> _Your instructions_
Reproduce the opening lines of the records exactly, up to and including the line in which "Tumbes por parte" occurs.
━━ Supplied records ━━
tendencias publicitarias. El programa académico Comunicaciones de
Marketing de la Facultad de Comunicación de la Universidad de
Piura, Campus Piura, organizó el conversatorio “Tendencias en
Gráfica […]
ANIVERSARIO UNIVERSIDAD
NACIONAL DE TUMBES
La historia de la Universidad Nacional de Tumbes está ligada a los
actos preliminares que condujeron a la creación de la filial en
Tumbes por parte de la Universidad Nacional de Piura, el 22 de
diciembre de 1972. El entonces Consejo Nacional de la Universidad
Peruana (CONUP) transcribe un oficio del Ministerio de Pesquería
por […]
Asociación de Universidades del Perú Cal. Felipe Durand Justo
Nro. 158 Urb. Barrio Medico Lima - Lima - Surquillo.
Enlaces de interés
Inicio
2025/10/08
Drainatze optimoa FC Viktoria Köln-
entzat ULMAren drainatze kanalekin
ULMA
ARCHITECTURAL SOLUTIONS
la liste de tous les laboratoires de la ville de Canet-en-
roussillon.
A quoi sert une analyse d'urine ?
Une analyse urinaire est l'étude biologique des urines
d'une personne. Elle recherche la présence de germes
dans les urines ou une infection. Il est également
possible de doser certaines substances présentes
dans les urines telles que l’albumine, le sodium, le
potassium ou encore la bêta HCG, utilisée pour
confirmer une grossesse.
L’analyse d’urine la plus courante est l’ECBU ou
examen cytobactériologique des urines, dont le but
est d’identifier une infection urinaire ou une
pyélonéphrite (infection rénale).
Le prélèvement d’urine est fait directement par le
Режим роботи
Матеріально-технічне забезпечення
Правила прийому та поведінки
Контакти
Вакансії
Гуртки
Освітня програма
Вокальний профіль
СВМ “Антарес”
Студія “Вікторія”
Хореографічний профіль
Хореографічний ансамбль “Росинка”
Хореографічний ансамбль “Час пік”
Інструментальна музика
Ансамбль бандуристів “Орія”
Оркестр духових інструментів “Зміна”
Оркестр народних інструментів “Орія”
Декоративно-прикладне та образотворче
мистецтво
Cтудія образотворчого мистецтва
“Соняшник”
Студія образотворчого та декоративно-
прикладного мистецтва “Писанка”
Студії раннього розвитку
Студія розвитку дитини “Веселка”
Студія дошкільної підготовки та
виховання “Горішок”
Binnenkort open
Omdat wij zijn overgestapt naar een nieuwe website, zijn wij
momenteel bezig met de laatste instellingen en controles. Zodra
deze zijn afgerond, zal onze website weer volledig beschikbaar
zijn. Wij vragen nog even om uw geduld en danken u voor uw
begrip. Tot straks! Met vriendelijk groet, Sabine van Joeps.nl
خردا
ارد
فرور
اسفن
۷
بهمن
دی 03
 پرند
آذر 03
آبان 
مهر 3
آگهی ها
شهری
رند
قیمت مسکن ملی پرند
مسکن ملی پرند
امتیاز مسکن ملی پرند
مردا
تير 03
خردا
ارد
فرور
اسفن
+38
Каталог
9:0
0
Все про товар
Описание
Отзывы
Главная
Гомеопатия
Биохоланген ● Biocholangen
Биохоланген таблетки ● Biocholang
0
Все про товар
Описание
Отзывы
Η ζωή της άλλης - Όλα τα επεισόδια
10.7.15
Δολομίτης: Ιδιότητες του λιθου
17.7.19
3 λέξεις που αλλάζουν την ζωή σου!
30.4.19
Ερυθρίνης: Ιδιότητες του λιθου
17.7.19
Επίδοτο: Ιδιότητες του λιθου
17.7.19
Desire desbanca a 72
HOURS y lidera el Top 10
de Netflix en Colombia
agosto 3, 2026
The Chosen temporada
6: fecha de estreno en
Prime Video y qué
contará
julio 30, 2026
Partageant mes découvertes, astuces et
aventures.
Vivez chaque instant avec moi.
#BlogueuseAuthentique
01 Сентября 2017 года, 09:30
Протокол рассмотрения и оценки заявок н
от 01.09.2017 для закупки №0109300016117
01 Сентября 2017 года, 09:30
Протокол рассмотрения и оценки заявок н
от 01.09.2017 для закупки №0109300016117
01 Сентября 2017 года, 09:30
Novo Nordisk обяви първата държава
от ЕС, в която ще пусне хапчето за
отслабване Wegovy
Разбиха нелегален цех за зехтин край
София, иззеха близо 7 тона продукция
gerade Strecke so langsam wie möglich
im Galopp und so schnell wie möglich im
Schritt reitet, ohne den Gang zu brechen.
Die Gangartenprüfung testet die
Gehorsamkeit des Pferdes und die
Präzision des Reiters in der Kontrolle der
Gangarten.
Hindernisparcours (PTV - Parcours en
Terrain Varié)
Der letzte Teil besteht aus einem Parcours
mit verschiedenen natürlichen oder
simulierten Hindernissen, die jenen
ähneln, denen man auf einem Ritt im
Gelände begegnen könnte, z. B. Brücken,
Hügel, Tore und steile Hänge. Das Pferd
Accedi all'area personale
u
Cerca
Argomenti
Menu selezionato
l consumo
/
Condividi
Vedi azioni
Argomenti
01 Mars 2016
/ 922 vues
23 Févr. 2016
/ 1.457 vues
━━━
> _Output for this exercise_
tendencias publicitarias. El programa académico Comunicaciones de
Marketing de la Facultad de Comunicación de la Universidad de
Piura, Campus Piura, organizó el conversatorio “Tendencias en
Gráfica […]
ANIVERSARIO UNIVERSIDAD
NACIONAL DE TUMBES
La historia de la Universidad Nacional de Tumbes está ligada a los
actos preliminares que condujeron a la creación de la filial en
Tumbes por parte de la Universidad Nacional de Piura, el 22 de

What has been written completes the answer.